Exercise:
An exact copy of the listing is needed, with every line kept.

Source material:
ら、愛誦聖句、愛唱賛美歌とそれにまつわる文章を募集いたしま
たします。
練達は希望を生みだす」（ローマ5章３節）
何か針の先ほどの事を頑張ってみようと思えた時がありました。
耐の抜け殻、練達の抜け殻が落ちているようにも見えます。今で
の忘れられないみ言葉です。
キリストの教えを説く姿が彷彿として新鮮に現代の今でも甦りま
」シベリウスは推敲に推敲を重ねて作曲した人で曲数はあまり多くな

Result:
ら、愛誦聖句、愛唱賛美歌とそれにまつわる文章を募集いたしま
たします。
練達は希望を生みだす」（ローマ5章３節）
何か針の先ほどの事を頑張ってみようと思えた時がありました。
耐の抜け殻、練達の抜け殻が落ちているようにも見えます。今で
の忘れられないみ言葉です。
キリストの教えを説く姿が彷彿として新鮮に現代の今でも甦りま
」シベリウスは推敲に推敲を重ねて作曲した人で曲数はあまり多くな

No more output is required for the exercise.